Additionally, we sought to understand the factors affecting parent and teacher participation and attrition, an important part of assessing feasibility of our platform and program. Previous studies have indicated several potential factors that may be involved in study attrition, such as gender, race, and the number of children in the household [17]. To determine participation and response rates in our study and examine feasibility of an outcomes tracking database, such as the one assessed here, we analyzed several variables that may have contributed to missing data, including, but not limited to, these demographic factors.

2. Methods

2.1. Preparation and Collaboration

This study was carried out in accordance with the Declaration of Helsinki, and all of the procedures were approved by UCSF Committee on Human Research (#13–11086) prior to contacting any families, teachers, or students to participate in the study. Informed consent was obtained from all parents or guardians of subjects prior to their participation in the study.
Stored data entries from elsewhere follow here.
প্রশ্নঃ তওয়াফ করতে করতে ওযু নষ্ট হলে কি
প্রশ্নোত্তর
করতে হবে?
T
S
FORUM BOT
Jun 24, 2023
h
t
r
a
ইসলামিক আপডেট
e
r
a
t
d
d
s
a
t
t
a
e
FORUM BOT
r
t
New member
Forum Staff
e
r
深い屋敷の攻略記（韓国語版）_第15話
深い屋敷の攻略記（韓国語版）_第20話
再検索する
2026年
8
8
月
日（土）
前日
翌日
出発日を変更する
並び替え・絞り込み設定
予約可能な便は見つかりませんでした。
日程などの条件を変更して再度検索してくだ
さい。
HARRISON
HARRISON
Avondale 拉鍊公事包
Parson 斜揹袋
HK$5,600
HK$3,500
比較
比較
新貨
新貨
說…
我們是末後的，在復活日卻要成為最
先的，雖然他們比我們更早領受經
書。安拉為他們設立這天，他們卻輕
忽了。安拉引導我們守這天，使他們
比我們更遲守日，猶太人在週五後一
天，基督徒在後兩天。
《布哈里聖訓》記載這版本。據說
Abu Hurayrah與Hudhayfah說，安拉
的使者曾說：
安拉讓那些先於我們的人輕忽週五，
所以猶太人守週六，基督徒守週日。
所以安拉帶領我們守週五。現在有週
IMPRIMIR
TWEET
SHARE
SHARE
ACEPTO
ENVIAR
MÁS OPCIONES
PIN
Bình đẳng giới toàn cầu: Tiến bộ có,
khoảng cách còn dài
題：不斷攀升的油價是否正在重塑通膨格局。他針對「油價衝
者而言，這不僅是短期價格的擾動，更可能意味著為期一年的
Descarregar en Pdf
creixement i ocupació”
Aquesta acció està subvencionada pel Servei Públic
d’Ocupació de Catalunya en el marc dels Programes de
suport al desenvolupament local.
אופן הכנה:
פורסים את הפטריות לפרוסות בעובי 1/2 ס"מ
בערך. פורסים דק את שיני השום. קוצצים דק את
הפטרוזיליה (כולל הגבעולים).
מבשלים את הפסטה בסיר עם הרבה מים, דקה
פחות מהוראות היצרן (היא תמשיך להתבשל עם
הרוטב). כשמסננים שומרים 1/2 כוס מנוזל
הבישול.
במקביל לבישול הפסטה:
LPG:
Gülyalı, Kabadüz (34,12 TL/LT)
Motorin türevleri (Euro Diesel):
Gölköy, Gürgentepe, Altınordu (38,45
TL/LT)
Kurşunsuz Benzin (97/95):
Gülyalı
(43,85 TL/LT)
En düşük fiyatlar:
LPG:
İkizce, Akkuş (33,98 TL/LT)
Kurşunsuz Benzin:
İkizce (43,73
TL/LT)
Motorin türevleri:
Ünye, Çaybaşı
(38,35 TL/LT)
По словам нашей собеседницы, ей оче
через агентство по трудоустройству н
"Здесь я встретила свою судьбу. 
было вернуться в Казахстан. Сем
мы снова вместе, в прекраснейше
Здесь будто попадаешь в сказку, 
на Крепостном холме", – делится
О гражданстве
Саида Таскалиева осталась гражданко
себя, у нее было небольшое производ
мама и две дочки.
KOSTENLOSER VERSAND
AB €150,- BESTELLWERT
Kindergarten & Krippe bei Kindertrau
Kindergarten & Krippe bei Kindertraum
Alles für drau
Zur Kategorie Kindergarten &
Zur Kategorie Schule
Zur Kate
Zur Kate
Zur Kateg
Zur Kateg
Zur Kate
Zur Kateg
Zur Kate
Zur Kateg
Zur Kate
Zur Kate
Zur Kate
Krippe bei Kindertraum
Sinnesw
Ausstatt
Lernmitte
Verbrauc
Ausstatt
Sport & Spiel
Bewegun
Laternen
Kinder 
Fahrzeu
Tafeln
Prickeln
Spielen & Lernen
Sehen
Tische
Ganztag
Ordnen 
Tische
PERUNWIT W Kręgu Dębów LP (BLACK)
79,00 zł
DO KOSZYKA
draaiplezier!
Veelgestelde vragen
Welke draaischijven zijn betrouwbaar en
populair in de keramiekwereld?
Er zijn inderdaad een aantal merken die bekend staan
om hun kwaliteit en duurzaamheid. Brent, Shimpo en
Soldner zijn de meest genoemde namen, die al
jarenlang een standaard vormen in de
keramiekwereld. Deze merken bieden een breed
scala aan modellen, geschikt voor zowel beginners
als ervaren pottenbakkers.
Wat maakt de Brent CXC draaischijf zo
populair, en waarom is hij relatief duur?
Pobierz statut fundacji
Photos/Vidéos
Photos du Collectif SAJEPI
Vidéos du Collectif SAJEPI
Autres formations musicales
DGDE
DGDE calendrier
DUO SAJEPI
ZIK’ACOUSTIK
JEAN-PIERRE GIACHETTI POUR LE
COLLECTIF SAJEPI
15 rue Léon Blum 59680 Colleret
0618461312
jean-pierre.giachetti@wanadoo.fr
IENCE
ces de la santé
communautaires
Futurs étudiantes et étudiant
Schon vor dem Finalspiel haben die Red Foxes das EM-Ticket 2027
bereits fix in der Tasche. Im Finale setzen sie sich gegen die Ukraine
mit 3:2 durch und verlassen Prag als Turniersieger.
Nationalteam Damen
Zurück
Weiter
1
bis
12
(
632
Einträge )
A partnership was formed with a local school specializing in the education of children with autism and other neurodevelopmental conditions affecting social interactions and behavior (Oak Hill School, San Anselmo, CA, USA, The school is certified by the California Department of Education as a non-public, non-sectarian special education school (NPS), which allows it to contract with public school districts to provide educational and clinical services to students through their individualized education programs (IEPs). As of May 2017, more than 90% of students are publicly funded to receive services at the school.

2.2. Study Population

Student population: Oak Hill serves a heterogeneous population of children, adolescents, and young adults, all of whom have autism spectrum disorder (ASD) or other neurologically-based disorders of relating and communicating. A large number of co-morbidities are present in the population, which include seizure and tic disorders, intellectual disability, ADHD, obsessive-compulsive and anxiety disorders, learning disorders, cerebral palsy, language disorders, and other medical conditions (i.e., gastrointestinal disorders, fibromyalgia, leukodystrophy, etc.). The school has separate classrooms for children in grades K through 12 and class placements are affected by a number of factors, including verbal ability, age, and a careful behavioral and academic assessment.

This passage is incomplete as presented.